Description of the task →
These records are to be written out exactly as they read, minus the pictures.

Exercise material →
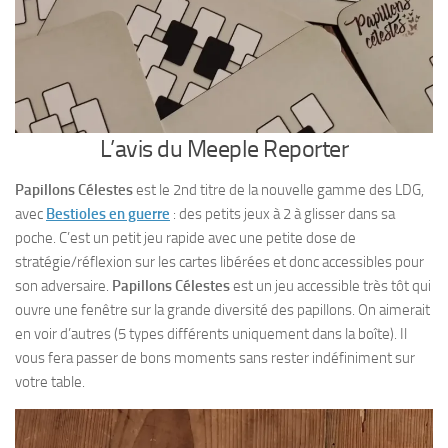
L’avis du Meeple Reporter
Papillons Célestes
est le 2nd titre de la nouvelle gamme des LDG,
avec
Bestioles en guerre
: des petits jeux à 2 à glisser dans sa
poche. C’est un petit jeu rapide avec une petite dose de
stratégie/réflexion sur les cartes libérées et donc accessibles pour
son adversaire.
Papillons Célestes
est un jeu accessible très tôt qui
ouvre une fenêtre sur la grande diversité des papillons. On aimerait
en voir d’autres (5 types différents uniquement dans la boîte). Il
vous fera passer de bons moments sans rester indéfiniment sur
votre table.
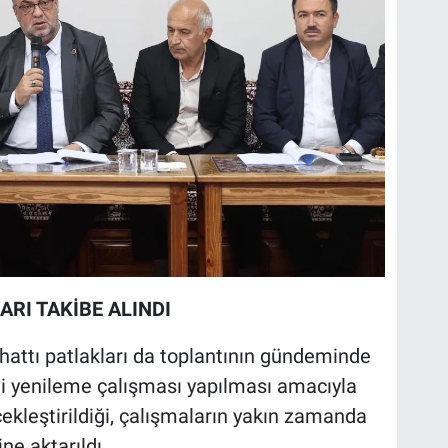
ARI TAKİBE ALINDI
attı patlakları da toplantının gündeminde
gili yenileme çalışması yapılması amacıyla
ekleştirildiği, çalışmaların yakın zamanda
ne aktarıldı.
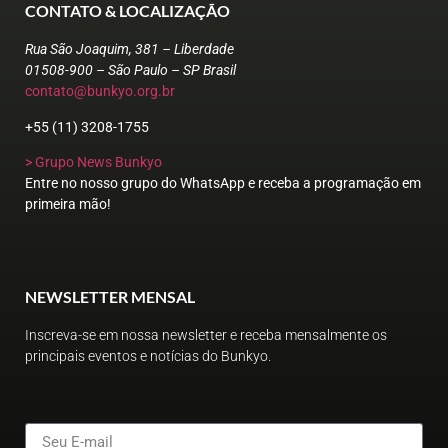
CONTATO & LOCALIZAÇÃO
Rua São Joaquim, 381 – Liberdade
01508-900 – São Paulo – SP Brasil
contato@bunkyo.org.br
+55 (11) 3208-1755
> Grupo News Bunkyo
Entre no nosso grupo do WhatsApp e receba a programação em
primeira mão!
NEWSLETTER MENSAL
Inscreva-se em nossa newsletter e receba mensalmente os
principais eventos e notícias do Bunkyo.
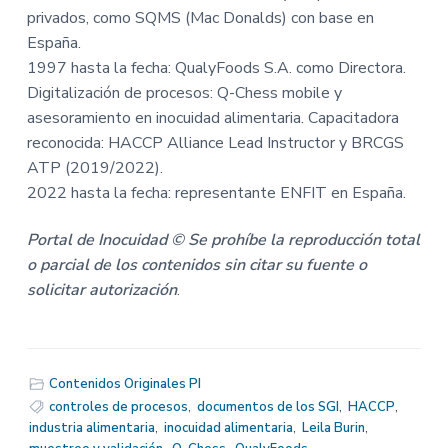
privados, como SQMS (Mac Donalds) con base en
España.
1997 hasta la fecha: QualyFoods S.A. como Directora.
Digitalización de procesos: Q-Chess mobile y
asesoramiento en inocuidad alimentaria. Capacitadora
reconocida: HACCP Alliance Lead Instructor y BRCGS
ATP (2019/2022).
2022 hasta la fecha: representante ENFIT en España.
Portal de Inocuidad © Se prohíbe la reproducción total
o parcial de los contenidos sin citar su fuente o
solicitar autorización
.
Contenidos Originales PI
controles de procesos
,
documentos de los SGI
,
HACCP
,
industria alimentaria
,
inocuidad alimentaria
,
Leila Burin
,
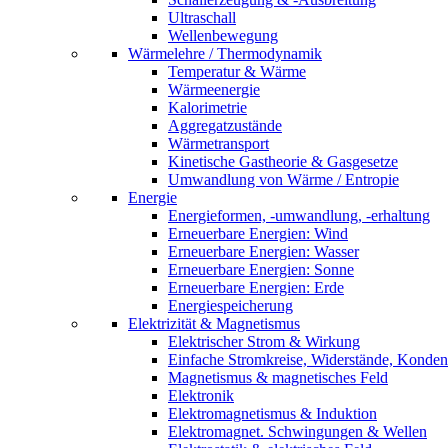
Ultraschall
Wellenbewegung
Wärmelehre / Thermodynamik
Temperatur & Wärme
Wärmeenergie
Kalorimetrie
Aggregatzustände
Wärmetransport
Kinetische Gastheorie & Gasgesetze
Umwandlung von Wärme / Entropie
Energie
Energieformen, -umwandlung, -erhaltung
Erneuerbare Energien: Wind
Erneuerbare Energien: Wasser
Erneuerbare Energien: Sonne
Erneuerbare Energien: Erde
Energiespeicherung
Elektrizität & Magnetismus
Elektrischer Strom & Wirkung
Einfache Stromkreise, Widerstände, Konden
Magnetismus & magnetisches Feld
Elektronik
Elektromagnetismus & Induktion
Elektromagnet. Schwingungen & Wellen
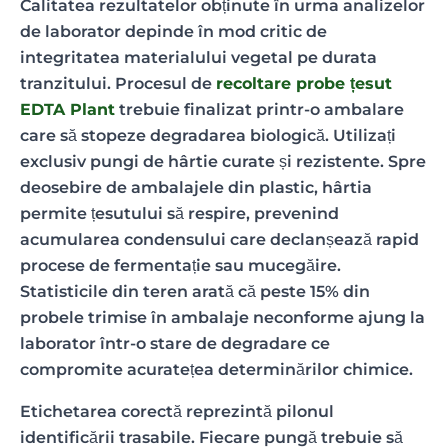
Calitatea rezultatelor obținute în urma analizelor
de laborator depinde în mod critic de
integritatea materialului vegetal pe durata
tranzitului. Procesul de
recoltare probe țesut
EDTA Plant
trebuie finalizat printr-o ambalare
care să stopeze degradarea biologică. Utilizați
exclusiv pungi de hârtie curate și rezistente. Spre
deosebire de ambalajele din plastic, hârtia
permite țesutului să respire, prevenind
acumularea condensului care declanșează rapid
procese de fermentație sau mucegăire.
Statisticile din teren arată că peste 15% din
probele trimise în ambalaje neconforme ajung la
laborator într-o stare de degradare ce
compromite acuratețea determinărilor chimice.
Etichetarea corectă reprezintă pilonul
identificării trasabile. Fiecare pungă trebuie să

Solution to this task →
L’avis du Meeple Reporter
Papillons Célestes
est le 2nd titre de la nouvelle gamme des LDG,
avec
Bestioles en guerre
: des petits jeux à 2 à glisser dans sa
poche. C’est un petit jeu rapide avec une petite dose de
stratégie/réflexion sur les cartes libérées et donc accessibles pour
son adversaire.
Papillons Célestes
est un jeu accessible très tôt qui
ouvre une fenêtre sur la grande diversité des papillons. On aimerait
en voir d’autres (5 types différents uniquement dans la boîte). Il
vous fera passer de bons moments sans rester indéfiniment sur
votre table.
ARI TAKİBE ALINDI
attı patlakları da toplantının gündeminde
gili yenileme çalışması yapılması amacıyla
ekleştirildiği, çalışmaların yakın zamanda
ne aktarıldı.
CONTATO & LOCALIZAÇÃO
Rua São Joaquim, 381 – Liberdade
01508-900 – São Paulo – SP Brasil
contato@bunkyo.org.br
+55 (11) 3208-1755
> Grupo News Bunkyo
Entre no nosso grupo do WhatsApp e receba a programação em
primeira mão!
NEWSLETTER MENSAL
Inscreva-se em nossa newsletter e receba mensalmente os
principais eventos e notícias do Bunkyo.
privados, como SQMS (Mac Donalds) con base en
España.
1997 hasta la fecha: QualyFoods S.A. como Directora.
Digitalización de procesos: Q-Chess mobile y
asesoramiento en inocuidad alimentaria. Capacitadora
reconocida: HACCP Alliance Lead Instructor y BRCGS
ATP (2019/2022).
2022 hasta la fecha: representante ENFIT en España.
Portal de Inocuidad © Se prohíbe la reproducción total
o parcial de los contenidos sin citar su fuente o
solicitar autorización
.
Contenidos Originales PI
controles de procesos
,
documentos de los SGI
,
HACCP
,
industria alimentaria
,
inocuidad alimentaria
,
Leila Burin
,
Ultraschall
Wellenbewegung
Wärmelehre / Thermodynamik
Temperatur & Wärme
Wärmeenergie
Kalorimetrie
Aggregatzustände
Wärmetransport
Kinetische Gastheorie & Gasgesetze
Umwandlung von Wärme / Entropie
Energie
Energieformen, -umwandlung, -erhaltung
Erneuerbare Energien: Wind
Erneuerbare Energien: Wasser
Erneuerbare Energien: Sonne
Erneuerbare Energien: Erde
Energiespeicherung
Elektrizität & Magnetismus
Elektrischer Strom & Wirkung
Einfache Stromkreise, Widerstände, Konden
Magnetismus & magnetisches Feld
Elektronik
Elektromagnetismus & Induktion
Elektromagnet. Schwingungen & Wellen
Calitatea rezultatelor obținute în urma analizelor
de laborator depinde în mod critic de
integritatea materialului vegetal pe durata
tranzitului. Procesul de
recoltare probe țesut
EDTA Plant
trebuie finalizat printr-o ambalare
care să stopeze degradarea biologică. Utilizați
exclusiv pungi de hârtie curate și rezistente. Spre
deosebire de ambalajele din plastic, hârtia
permite țesutului să respire, prevenind
acumularea condensului care declanșează rapid
procese de fermentație sau mucegăire.
Statisticile din teren arată că peste 15% din
probele trimise în ambalaje neconforme ajung la
laborator într-o stare de degradare ce
compromite acuratețea determinărilor chimice.
Etichetarea corectă reprezintă pilonul
identificării trasabile. Fiecare pungă trebuie să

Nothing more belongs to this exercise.